Anyone that knows me, probably would not say that I am a big talker. They may say I am ‘mysterious’ or ‘hold my cards close to my chest’ or ‘shy’, it has even been said that I am ‘stand offish’. All of those things are true, at some time.

I am also someone who gives often too much of herself. Who, in striving to do my Work and make a difference in the world, forgets herself. This can be a positive state to be in for a time, but I have yet to learn how to maintain it without detriment. It is in the silence, held by my boundaries, that I remember myself.

I’ve been keeping silence about a lot of things over the last few weeks. I’ve held space for friends and loved ones, listened as there were new-but-the-same causes for grief in our communities, held a watchful eye on some of the more problematic members of our communities. But I have said little, I have shown my cards narely at all, I have held a boundary. And in this container, I have allowed the sediment to drop, the the waters to clear, and remembering to bubble up.

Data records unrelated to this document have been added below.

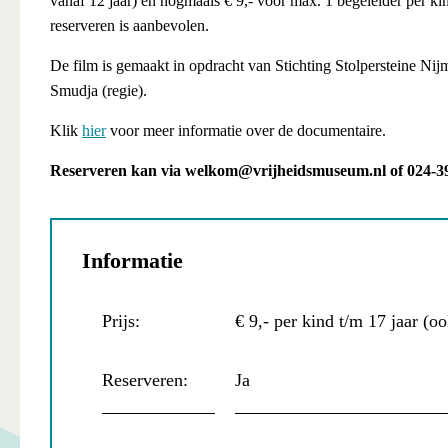
vanaf 12 jaar) en nogmaals € 9,- voor max. 1 begeleider per 
reserveren is aanbevolen.
De film is gemaakt in opdracht van Stichting Stolpersteine Nij
Smudja (regie).
Klik
hier
voor meer informatie over de documentaire.
Reserveren kan via welkom@vrijheidsmuseum.nl of 024-3974
Informatie
Prijs:
€ 9,- per kind t/m 17 jaar (o
Reserveren:
Ja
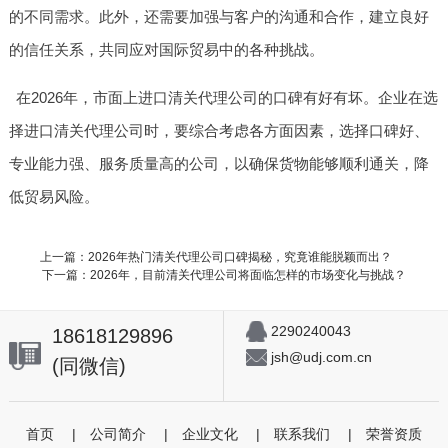
的不同需求。此外，还需要加强与客户的沟通和合作，建立良好
的信任关系，共同应对国际贸易中的各种挑战。
在2026年，市面上进口清关代理公司的口碑有好有坏。企业在选
择进口清关代理公司时，要综合考虑各方面因素，选择口碑好、
专业能力强、服务质量高的公司，以确保货物能够顺利通关，降
低贸易风险。
上一篇：2026年热门清关代理公司口碑揭秘，究竟谁能脱颖而出？
下一篇：2026年，目前清关代理公司将面临怎样的市场变化与挑战？
2290240043
18618129896
jsh@udj.com.cn
(同微信)
首页
|
公司简介
|
企业文化
|
联系我们
|
荣誉资质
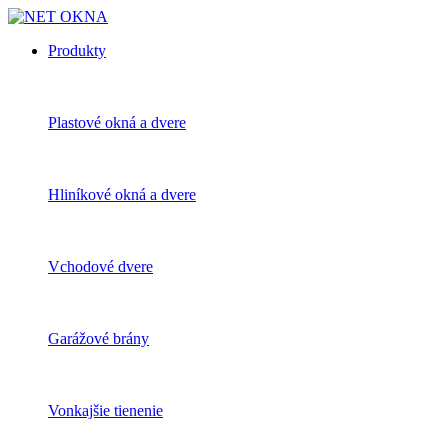
Produkty
Plastové okná a dvere
Hliníkové okná a dvere
Vchodové dvere
Garážové brány
Vonkajšie tienenie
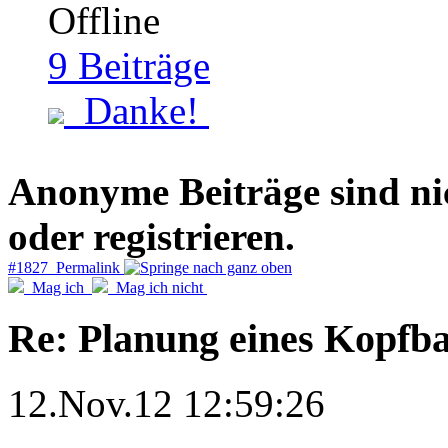
9
Beiträge
Danke!
Anonyme Beiträge sind nich
oder registrieren.
#1827 Permalink
Mag ich
Mag ich nicht
Re: Planung eines Kopfb
12.Nov.12 12:59:26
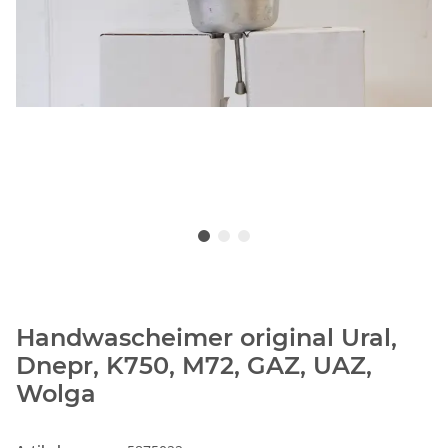
Handwascheimer original Ural,
Dnepr, K750, M72, GAZ, UAZ,
Wolga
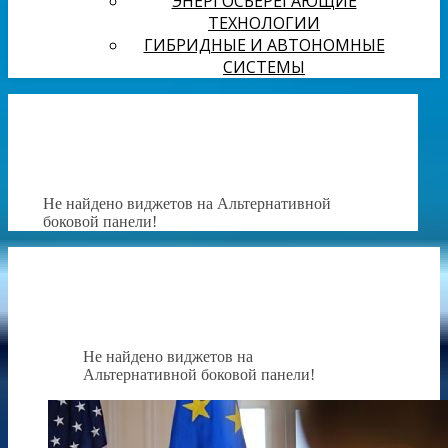
ЭНЕРГОСБЕРЕГАЮЩИЕ
ТЕХНОЛОГИИ
ГИБРИДНЫЕ И АВТОНОМНЫЕ
СИСТЕМЫ
Не найдено виджетов на Альтернативной
боковой панели!
Не найдено виджетов на
Альтернативной боковой панели!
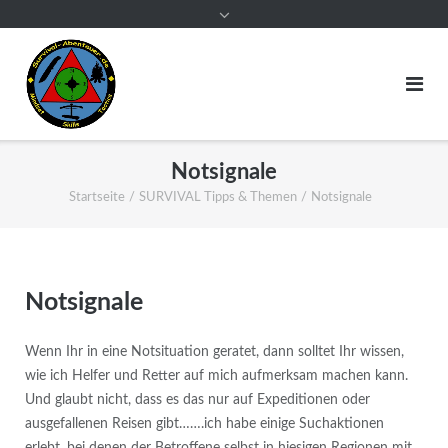
Notsignale
Startseite
/
SURVIVAL Tipps & Themen
/
Notsignale
Notsignale
Wenn Ihr in eine Notsituation geratet, dann solltet Ihr wissen,
wie ich Helfer und Retter auf mich aufmerksam machen kann.
Und glaubt nicht, dass es das nur auf Expeditionen oder
ausgefallenen Reisen gibt…….ich habe einige Suchaktionen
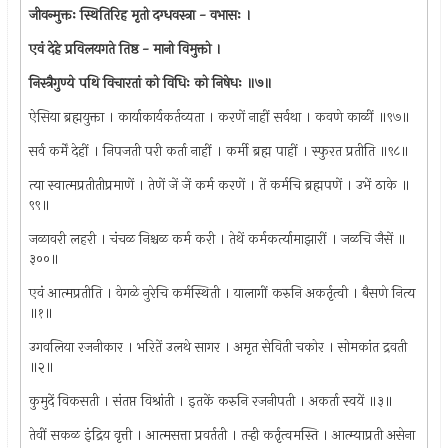
जीवन्मुक्तः स्थितिरिह मृतो दग्धवस्त्रा - वभासः ।
एवं देहे प्रविलयगते तिष्ठ - मानो विमुक्तो ।
निस्त्रैगुण्ये पथि विचारतां को विधिः को निषेधः ॥७॥
ऐसिया ब्रह्मयुक्ता । कार्याकार्यकर्तव्यता । करणें नाहीं सर्वथा । कवणे काळीं ॥९७॥
सर्व कर्में देहीं । निपजती परी कर्ता नाहीं । कर्मी ब्रह्म पाहीं । स्फुरत प्रतीति ॥९८॥
त्या स्वात्मप्रतीतीप्रमाणें । तेणें जें जें कर्म करणें । तें कर्मचि ब्रह्मपणें । उभें ठाके ॥
९९॥
जळावरी लहरी । चंचळ निश्चळ कर्म करी । तेथें कर्मकर्त्यामाझारीं । जळचि जैसें ॥
३००॥
एवं आत्मप्रतीति । वेगळे नुरेचि कर्मस्थिती । यालागीं करुनि अकर्तृत्वी । बैसणे नित्य
॥१॥
उगवलिया रजनीकार । भरितें उलथे सागर । अमृत सेविती चकोर । सोमकांत द्रवती
॥२॥
कुमुदें विकसती । संतप्त विश्रांती । इतकें करुनि रजनीपती । अकर्ता स्वयें ॥३॥
तेवीं सकळ इंद्रिय वृत्ती । आत्मसत्ता प्रवर्तती । तर्‍ही कर्तृत्वमस्ति । आत्म्याप्रती असेना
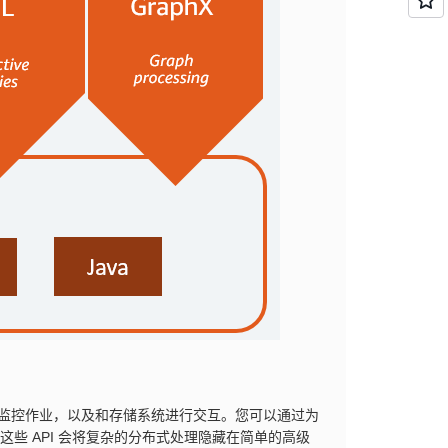
配与监控作业，以及和存储系统进行交互。您可以通过为
 Core。这些 API 会将复杂的分布式处理隐藏在简单的高级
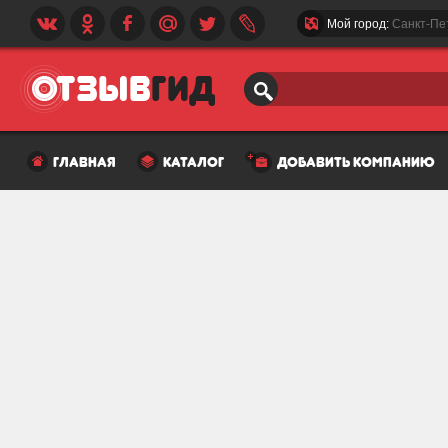
Мой город:
Санкт-Пе
главная
каталог
добавить компанию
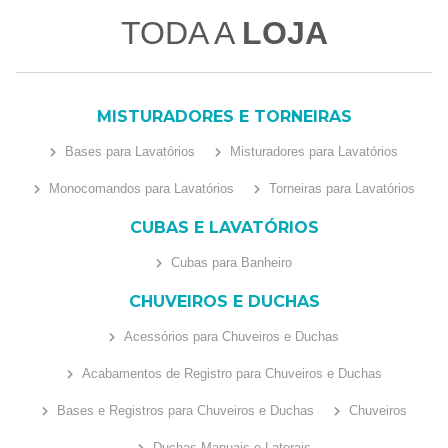
TODA A
LOJA
MISTURADORES E TORNEIRAS
Bases para Lavatórios
Misturadores para Lavatórios
Monocomandos para Lavatórios
Torneiras para Lavatórios
CUBAS E LAVATÓRIOS
Cubas para Banheiro
CHUVEIROS E DUCHAS
Acessórios para Chuveiros e Duchas
Acabamentos de Registro para Chuveiros e Duchas
Bases e Registros para Chuveiros e Duchas
Chuveiros
Duchas Manuais e Laterais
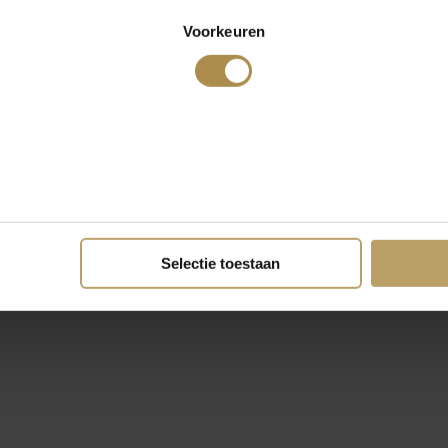
Voorkeuren
Selectie toestaan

Writing this is allowing a single bubble to pop, allowing it release into the world. I seldom publish writings like this – writing that has simply flowed from my fingers, without second consideration or thought (or editing!). Typically, this would be tucked into the journal file. But it wanted to be released into the world. (And, though They are allowing me a little more space at this time of year, there are still requests for me to do things. So I do the things. 🙂 )

By the way, If you want to read more about the importance of holding silence, and the power of that container, I really encourage you to read Karina B. Heart’s book A Witch’s Book of Silence. It is without a doubt one of the best Craft books I have read in YEARS.